[Entries provided Boundary: Start]

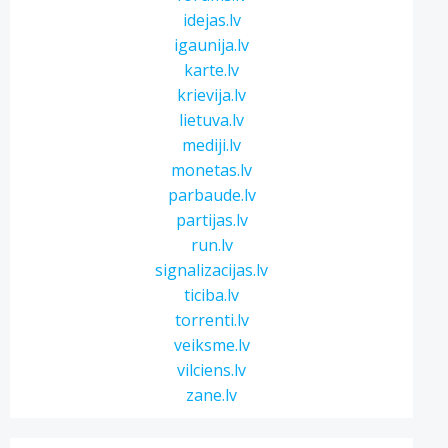
idejas.lv
igaunija.lv
karte.lv
krievija.lv
lietuva.lv
mediji.lv
monetas.lv
parbaude.lv
partijas.lv
run.lv
signalizacijas.lv
ticiba.lv
torrenti.lv
veiksme.lv
vilciens.lv
zane.lv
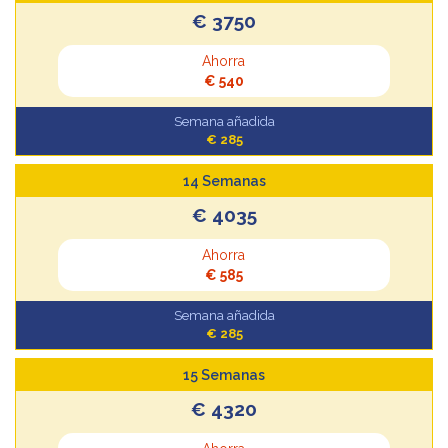
€ 3750
Ahorra
€ 540
Semana añadida
€ 285
14 Semanas
€ 4035
Ahorra
€ 585
Semana añadida
€ 285
15 Semanas
€ 4320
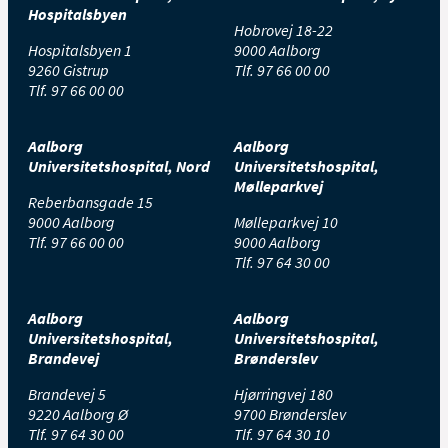
Hospitalsbyen
Hobrovej 18-22
Hospitalsbyen 1
9000 Aalborg
9260 Gistrup
Tlf.
97 66 00 00
Tlf.
97 66 00 00
Aalborg
Aalborg
Universitetshospital, Nord
Universitetshospital,
Mølleparkvej
Reberbansgade 15
9000 Aalborg
Mølleparkvej 10
Tlf.
97 66 00 00
9000 Aalborg
Tlf.
97 64 30 00
Aalborg
Aalborg
Universitetshospital,
Universitetshospital,
Brandevej
Brønderslev
Brandevej 5
Hjørringvej 180
9220 Aalborg Ø
9700 Brønderslev
Tlf.
97 64 30 00
Tlf.
97 64 30 10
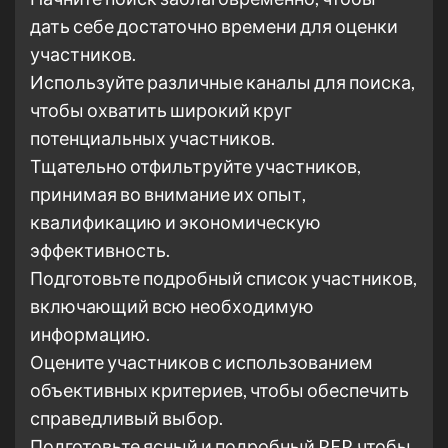
дать себе достаточно времени для оценки
участников.
Используйте различные каналы для поиска,
чтобы охватить широкий круг
потенциальных участников.
Тщательно отфильтруйте участников,
принимая во внимание их опыт,
квалификацию и экономическую
эффективность.
Подготовьте подробный список участников,
включающий всю необходимую
информацию.
Оцените участников с использованием
объективных критериев, чтобы обеспечить
справедливый выбор.
Подготовьте ясный и подробный RFP, чтобы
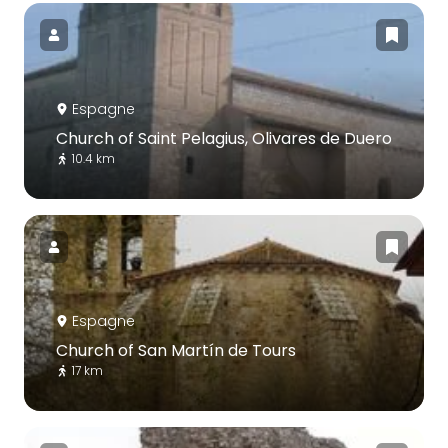
Espagne
Church of Saint Pelagius, Olivares de Duero
10.4 km
Espagne
Church of San Martín de Tours
17 km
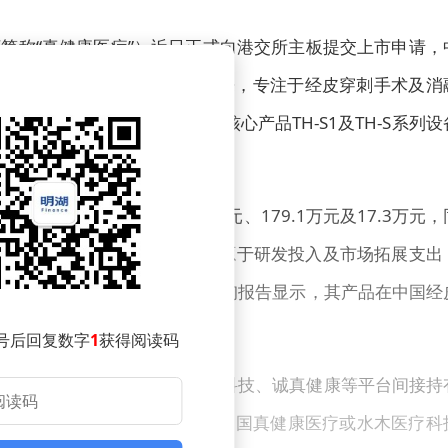
简称“真健康医疗”）近日正式向港交所主板提交上市申请，
露，该公司自2018年成立以来，专注于经皮穿刺手术及消
细分市场占据份额首位。其核心产品TH-S1及TH-S系列设
小，同期亏损持续扩大。
康医疗分别实现收入230.1万元、179.1万元及17.3万元，
673.4万元。公司解释称，亏损主要源于研发投入及市场拓展支出
业化仍处于早期阶段。灼识咨询报告显示，其产品在中国经
持续领先。
号后回复数字
1
获得阅读码
联实体。张昊任通过任阳生物科技、诚真健康等平台间接持
物科技、诚真健康等六家机构均为中国真健康医疗或水木医疗科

[Entries provided Boundary: End]

To do: Give every line of the material that includes the string "подробный".

Answer to the problem:
Подготовьте подробный список участников,
Подготовьте ясный и подробный RFP, чтобы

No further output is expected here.